Dehşet anlarını anlattı

Olayı anlatan Baraş, “Saat gece 22.00 sıralarında bir çift çocuğunu muayeneye getirmiş. Benim bilgim yoktu bu konuda. Acil tarafında başka bir hasta ile ilgileniyordum. O sırada bilgi işlem görevlisiyle girişin ücretli olmasıyla ilgili bir tartışma yaşanmış. Bunun akabinde çift dışarı çıktıktan sonra çocuğun babası herhalde Kürtçe bilmediğimi düşünerek biraz hakarette bulundu. Ben de yaptığınız ayıp değil mi deyince kurumda SGK sözleşmesinin pasife alınmasının sinirini, küfür ve darp eylemiyle benden çıkarttı. Bu sırada kurumumuza yakın olan bir kıraathanede kardeşleri ve ağabeyleri de bulunuyordu. Bunların da olaya müdahil olmasıyla beraber 5-6 kişi tarafından bir linç girişiminde bulunuldu. Yaklaşık 3-4 dakika sürdü. Bu linç girişimi benim bilincimi kaybetmemle son buldu. Muhtemelen insafa geldiler ve öyle gittiler; yoksa kamera görüntülerinden de gördüğünüz gibi ayıranlar olmadı. Olayın devamında ben devlet hastanesine gidip darp raporu alarak şahıslardan davacı olduğumu belirttim, şikayetçi oldum. Polis ekipleri olaya intikal etikten sonra kamera görüntülerinden teşhis edildiler ve 3 kişi gözaltına alındı” dedi.

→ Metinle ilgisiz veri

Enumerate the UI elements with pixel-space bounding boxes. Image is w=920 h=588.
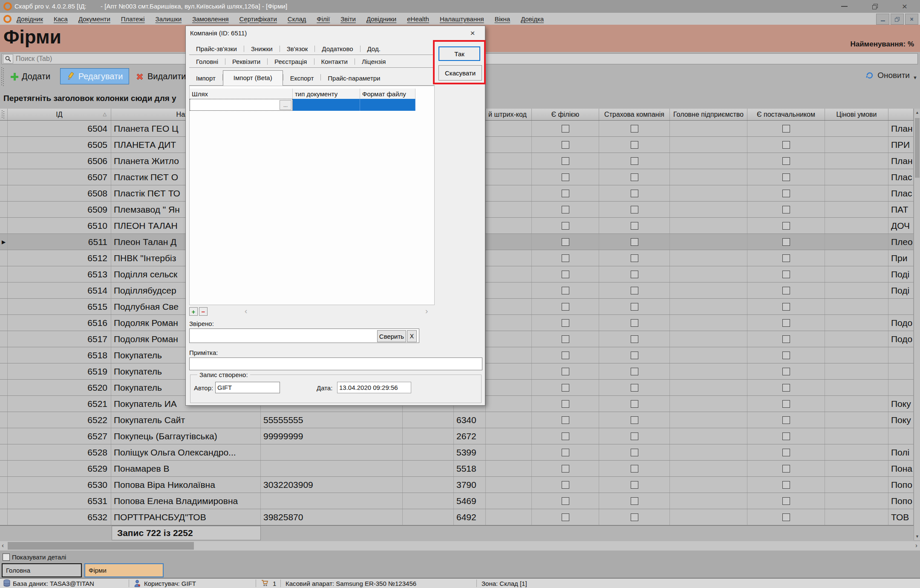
row-checkbox[interactable]	[562, 400, 569, 408]
row-checkbox[interactable]	[631, 513, 638, 521]
row-checkbox[interactable]	[631, 173, 638, 181]
row-checkbox[interactable]	[562, 384, 569, 392]
row-checkbox[interactable]	[782, 352, 790, 359]
row-checkbox[interactable]	[782, 384, 790, 392]
row-checkbox[interactable]	[631, 497, 638, 505]
dialog-tab[interactable]: Прайс-зв'язки	[189, 43, 244, 54]
menu-item[interactable]: Склад	[288, 15, 306, 23]
column-header-barcode[interactable]: й штрих-код	[486, 109, 532, 120]
row-checkbox[interactable]	[631, 335, 638, 343]
dialog-close-icon[interactable]: ×	[467, 29, 478, 38]
row-checkbox[interactable]	[631, 465, 638, 473]
dialog-tab[interactable]: Реквізити	[225, 56, 267, 67]
window-tab-firms[interactable]: Фірми	[84, 563, 164, 577]
row-checkbox[interactable]	[631, 432, 638, 440]
row-checkbox[interactable]	[631, 319, 638, 327]
row-checkbox[interactable]	[631, 141, 638, 149]
row-checkbox[interactable]	[562, 238, 569, 246]
close-button[interactable]: ×	[895, 0, 914, 13]
row-checkbox[interactable]	[631, 271, 638, 278]
menu-item[interactable]: eHealth	[407, 15, 429, 23]
table-row[interactable]: 6527Покупець (Баггаутівська)999999992672	[0, 428, 914, 444]
row-checkbox[interactable]	[782, 416, 790, 424]
column-header-price-terms[interactable]: Цінові умови	[825, 109, 888, 120]
row-checkbox[interactable]	[782, 335, 790, 343]
row-checkbox[interactable]	[631, 190, 638, 197]
toolbar-drag-handle[interactable]	[1, 67, 4, 86]
row-checkbox[interactable]	[562, 465, 569, 473]
row-checkbox[interactable]	[562, 513, 569, 521]
mdi-minimize-button[interactable]	[876, 14, 889, 25]
row-checkbox[interactable]	[562, 173, 569, 181]
row-checkbox[interactable]	[782, 238, 790, 246]
menu-item[interactable]: Довідник	[17, 15, 43, 23]
note-field[interactable]	[189, 357, 482, 370]
row-checkbox[interactable]	[782, 400, 790, 408]
verify-button[interactable]: Сверить	[377, 330, 406, 342]
menu-item[interactable]: Документи	[78, 15, 110, 23]
vertical-scrollbar-thumb[interactable]	[915, 118, 920, 178]
column-header-head-company[interactable]: Головне підприємство	[670, 109, 747, 120]
row-checkbox[interactable]	[782, 432, 790, 440]
minimize-button[interactable]	[834, 0, 854, 13]
menu-item[interactable]: Налаштування	[440, 15, 484, 23]
row-checkbox[interactable]	[782, 157, 790, 165]
fileformat-selected-cell[interactable]	[360, 99, 415, 111]
horizontal-scrollbar-thumb[interactable]	[8, 542, 194, 550]
row-checkbox[interactable]	[562, 254, 569, 262]
column-header-insurance[interactable]: Страхова компанія	[599, 109, 670, 120]
row-checkbox[interactable]	[562, 416, 569, 424]
scroll-up-icon[interactable]: ▲	[914, 110, 920, 115]
dialog-tab[interactable]: Прайс-параметри	[321, 73, 387, 85]
row-checkbox[interactable]	[631, 384, 638, 392]
show-details-checkbox[interactable]	[3, 553, 10, 561]
dialog-tab[interactable]: Дод.	[361, 43, 387, 54]
add-button[interactable]: Додати	[11, 72, 50, 81]
row-checkbox[interactable]	[631, 449, 638, 456]
row-checkbox[interactable]	[562, 335, 569, 343]
row-checkbox[interactable]	[562, 432, 569, 440]
column-header-tail[interactable]	[888, 109, 914, 120]
menu-item[interactable]: Філії	[317, 15, 330, 23]
table-row[interactable]: 6522Покупатель Сайт555555556340Поку	[0, 412, 914, 428]
verified-field[interactable]: Сверить X	[189, 329, 419, 343]
row-checkbox[interactable]	[782, 141, 790, 149]
row-checkbox[interactable]	[631, 254, 638, 262]
row-checkbox[interactable]	[631, 238, 638, 246]
row-checkbox[interactable]	[782, 497, 790, 505]
row-checkbox[interactable]	[631, 368, 638, 375]
row-checkbox[interactable]	[562, 206, 569, 213]
nav-left-icon[interactable]: ‹	[245, 306, 247, 316]
dialog-tab[interactable]: Головні	[189, 56, 225, 67]
restore-button[interactable]	[865, 0, 885, 13]
column-header-id[interactable]: ІД △	[8, 109, 111, 120]
table-row[interactable]: 6532ПОРТТРАНСБУД"ТОВ398258706492ТОВ	[0, 509, 914, 525]
row-checkbox[interactable]	[782, 449, 790, 456]
window-tab-home[interactable]: Головна	[2, 563, 82, 577]
row-checkbox[interactable]	[562, 352, 569, 359]
menu-item[interactable]: Платежі	[121, 15, 145, 23]
menu-item[interactable]: Вікна	[495, 15, 510, 23]
edit-button[interactable]: Редагувати	[60, 68, 129, 84]
menu-item[interactable]: Довідники	[366, 15, 396, 23]
row-checkbox[interactable]	[782, 173, 790, 181]
scroll-down-icon[interactable]: ▼	[914, 534, 920, 539]
scroll-right-icon[interactable]: ›	[915, 542, 917, 549]
row-checkbox[interactable]	[782, 513, 790, 521]
menu-item[interactable]: Каса	[54, 15, 68, 23]
menu-item[interactable]: Довідка	[521, 15, 544, 23]
table-row[interactable]: 6530Попова Віра Николаївна30322039093790…	[0, 477, 914, 493]
menu-item[interactable]: Замовлення	[192, 15, 228, 23]
grid-column-fileformat[interactable]: Формат файлу	[360, 89, 415, 99]
dialog-tab[interactable]: Зв'язок	[280, 43, 315, 54]
date-input[interactable]	[337, 382, 411, 393]
row-checkbox[interactable]	[562, 481, 569, 489]
row-checkbox[interactable]	[562, 287, 569, 294]
date-field[interactable]	[337, 382, 411, 393]
row-checkbox[interactable]	[631, 222, 638, 230]
row-checkbox[interactable]	[631, 303, 638, 311]
row-checkbox[interactable]	[631, 416, 638, 424]
row-checkbox[interactable]	[782, 368, 790, 375]
dialog-tab[interactable]: Імпорт (Beta)	[223, 70, 283, 86]
column-header-is-supplier[interactable]: Є постачальником	[747, 109, 825, 120]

Yaşadığı dehşeti anlatan doktor, diplomasını neden yırttığını açıkladı

"Bir daha hekimlik yapmayacağım"

Zanlıların serbest bırakıldığını duyduğunda adliyeye gittiğini ve orada diplomasını yırttığını söyleyen Baraş, ”Sabah erken saatlerde adliyeye sevk edildiler. Adliyede akşam saat 17.00'ye kadar bekletildikten sonra, ki ben de o süreçte henüz Viranşehir’deydim, kararın çıkmasını bekliyordum. Kararı duymadan ayrılamamıştım. Saat 17.00'ye 5 dakika kala tutuksuz yargılanmak üzere salıverildikleri haberi geldi. Yani adli kontrol şartıyla serbest bırakıldılar. Ben bu haberi duyunca o linç girişiminden daha ciddi bir travma yaşadım. Psikolojik olarak benim için daha kötü oldu. Ben de bunun üzerine bir hesap sorma, bilgi alma amaçlı adliyeye gittim. Neden serbest bırakıldılar, Sağlık Bakanı bu yasayı meclisten geçirdi, yani bu darp, darbı da geçtim, linç girişimi bu yasaya geçmese bile tutuklu yargılanmaları gerekiyor. Yasaya katılım suçları dahil edilmiş olmasına rağmen neden serbest bırakıldılar, neden tutuklu yargılanmıyorlar. 10 dakika önce duruşma sonlanmasına rağmen herkes çıkmış, polis ekipleri içeri giremeyeceğimi, bunu onlara soramayacağımı, yarın gelmemi söyledi. Ben de o an bütün umudumu yitirdiğimi düşünerek diplomamı çıkarttım ve yırttım. Açıkçası bir daha hekimlik yapmayı düşünmüyordum ve şu andan itibaren de düşünmüyorum. Olayın akabinde babam diplomamın parçalarını yerden toplayıp sosyal medyada paylaşmış. Ondan sonra sosyal medyada gündem olmaya başladı. Sosyal medya üzerinden meslektaşlarım, aileleri ve vatandaşlarımız gündemi büyüttüler, bana destek oldular” ifadelerini kullandı.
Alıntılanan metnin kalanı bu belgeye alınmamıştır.